Berlin masih terdiam, kenapa Semesta harus memeluknya hanya untuk mengucapkan kata-kata perpisahan. Ini bukan kali pertama mereka berpelukan, tapi pelukan kali ini rasanya lebih sarat makna "Jangan kebanyakan minum kopi, banyakin minum air putih. Jangan kerja sampi lupa waktu, kalau mikirin kerjaan terus memang nggak akan ada beresnya."
Detik berikutnya Berlin menikmati setiap lantunan kata yang keluar dari mulut Semesta, tak ada lagi Semesta yang dengan pengertiannya membuatkan Berlin teh hangat saat perutnya keram di hari pertama Menstruasi, tak ada lagi Semesta yang mengisikan botol airnya saat Berlin terlalu asyik dengan pekerjaannya. Tidak ada yang mendumel lagi saat Berlin ceroboh, tidak ada lagi Semesta di kantornya.
"Ta," masih dalam suasana hening Berlin mendongakan kepalanya, menatap tepat pada mata jernih milik Semesta, "Gue boleh sedih nggak?"
"Boleh," Semesta bukannya berpura-pura bodoh, ia tahu jelas jika Berlin adalah orang yang paling merasa kehilangan atas kepergiannya, "Tapi jangan kelamaan sedihnya, karena seorang Berlin itu ditakdirkan hidup dalam kebahagiaan bukan dalam kesedihan."

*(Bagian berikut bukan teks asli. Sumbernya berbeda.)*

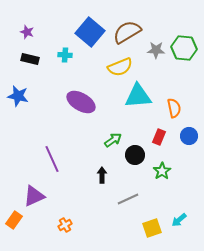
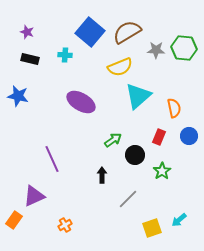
cyan triangle: rotated 36 degrees counterclockwise
gray line: rotated 20 degrees counterclockwise
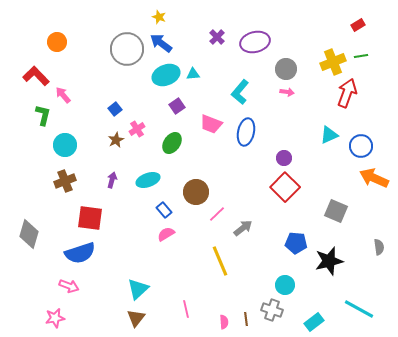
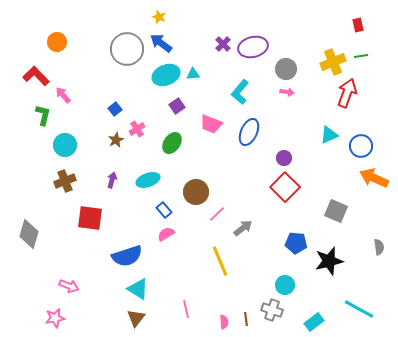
red rectangle at (358, 25): rotated 72 degrees counterclockwise
purple cross at (217, 37): moved 6 px right, 7 px down
purple ellipse at (255, 42): moved 2 px left, 5 px down
blue ellipse at (246, 132): moved 3 px right; rotated 12 degrees clockwise
blue semicircle at (80, 253): moved 47 px right, 3 px down
cyan triangle at (138, 289): rotated 45 degrees counterclockwise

"Kalau gue nggak kenal lo deket pasti gue udah tersipu malu dengan jantung berdebar, sayangnya gue udah cukup mengenal seorang Semesta Adiwijaya. Yang memang mulut manisnya ngalahin sirup marjan." Berlin tertawa, meski tak bisa ia pungkiri jika hatinya menghangat setelah mendengar ucapan Semesta tadi, ketidaktahu dirian Berlin kadang membawa dirinya ke atas awan saat Semesta memperlakukannya begitu sopan dan manis seolah Berlin adalah satu-satunya perempuan yang pantas untuk Semesta.

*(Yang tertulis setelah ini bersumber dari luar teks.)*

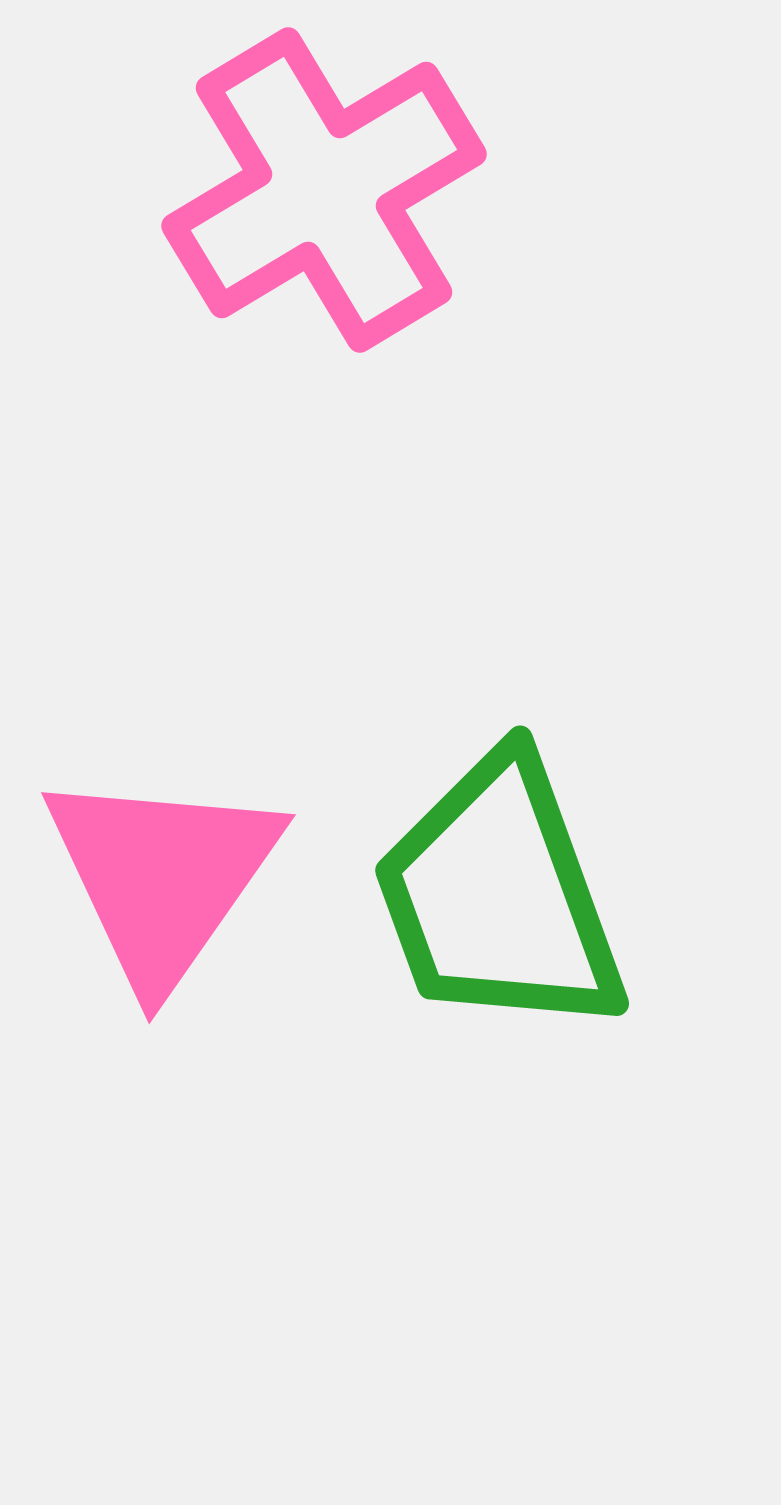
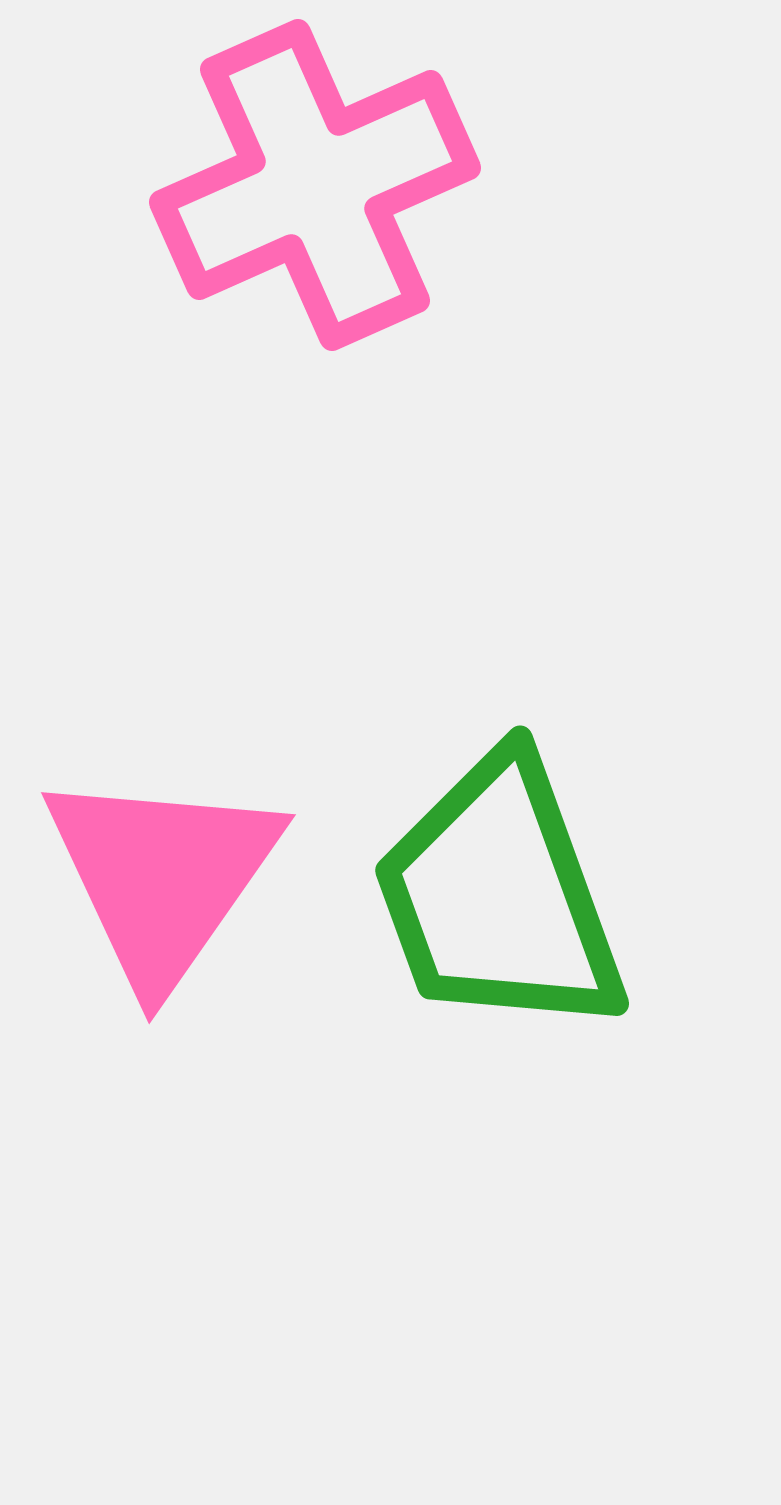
pink cross: moved 9 px left, 5 px up; rotated 7 degrees clockwise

Semesta mengusap pipi Berlin pelan dengan tangan besarnya. "Jangan lupa cari jodoh, itu yang paling penting."
Berlin memukul bahu Semesta pelan, pria yang kini memeluknya erat hanya tertawa ringan. Terkadang hubungan pria dan wanita memang bisa serumit ini.
****
Berlin bodoh, memang ia akui itu. Seharusnya ia tidak menolak ajakan Semesta yang ingin mengantarkannya pulang, karena Berlin terlalu picisan akhirnya ia menolak ajakan Semesta yang berbaik hati ingin memastikannya selamat sampai rumah.

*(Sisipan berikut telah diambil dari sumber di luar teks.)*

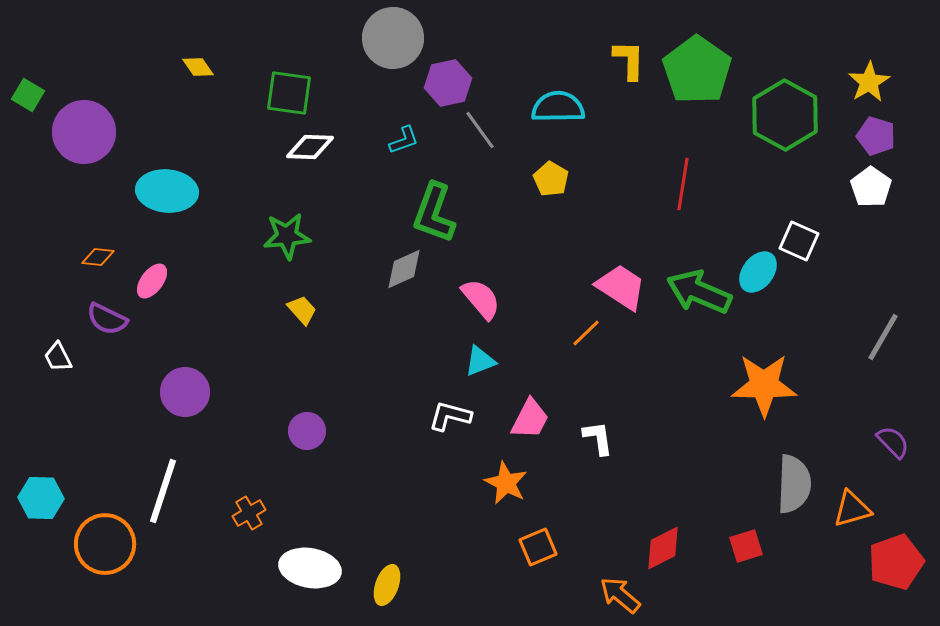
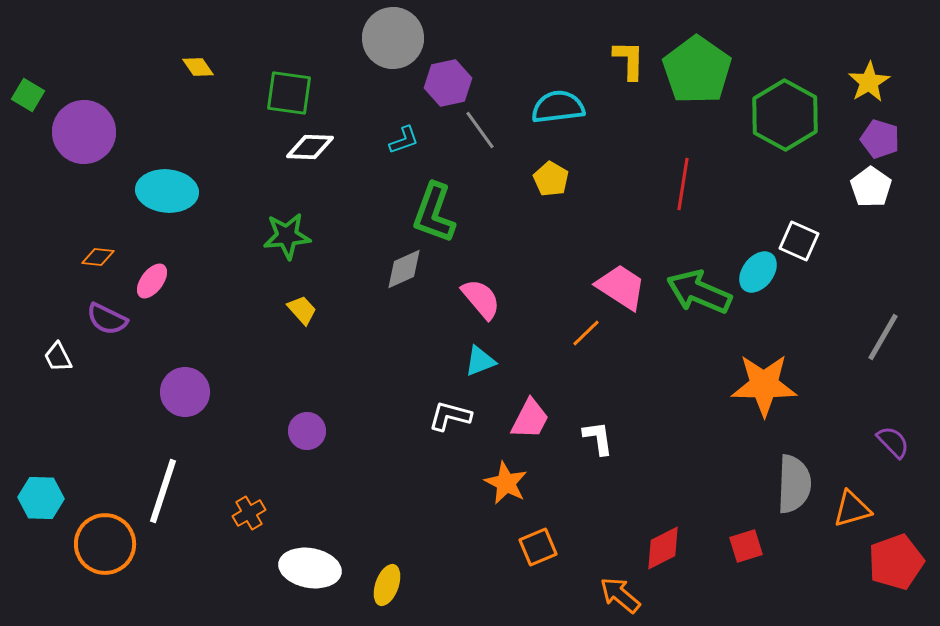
cyan semicircle at (558, 107): rotated 6 degrees counterclockwise
purple pentagon at (876, 136): moved 4 px right, 3 px down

Sehingga sekarang ia harus terjebak dengan kaum asgardian yang dimutasi dari perut Bumi bernama Bintang, "Nggak ikhlas banget nemenin gue makan kayaknya."
Dengan alasan ingin membicarakan soal kepergiannya ke Sumba nanti Bintang mengajak Berlin makan di salah satu rumah makan yang ada di daerah Ancol.
"Nggak kurang jauh makan di sini?" sindir Berlin dengan nada sarkasnya, kantoenya di daerah Jakarta Selatan dan sekarang ia di daerah Jakarta Utara. Kurang jauh apalagi sekarang?
"Karena gue tau lo mainnya cuman daerah segitiga emas yang macet itu, makanya gue ajak kesini. Pasti lo belum pernah 'kan makan Seafood di sini?" Bintang tersenyum bangga, seolah apa yang ia lakukan memang layak mendapatkan apresiasi.
"Terserah deh," Berlin mendengkus, terlihat jelas ia tak nyaman berada di sini bersama Bintang, "Dan gue udah bilang kalau gue enggak mau ikut ke Sumba."
"Gue enggak menerima penolakan, gimana dong?" Bintang takkan menyerah begitu saja, jangan remehkan dirinya yang mendapat gelar donjuan. Selain pandai memikat wanita Bintang juga punya keahlian merayu level dewa. "Ini kan hasil kerja keras kita berdua, masa gue nikmati sendiri. Susahnya bareng, berarti senangnya juga harus bareng dong."
"Yakin banget gue bakal senang di sana," cibir Berlin.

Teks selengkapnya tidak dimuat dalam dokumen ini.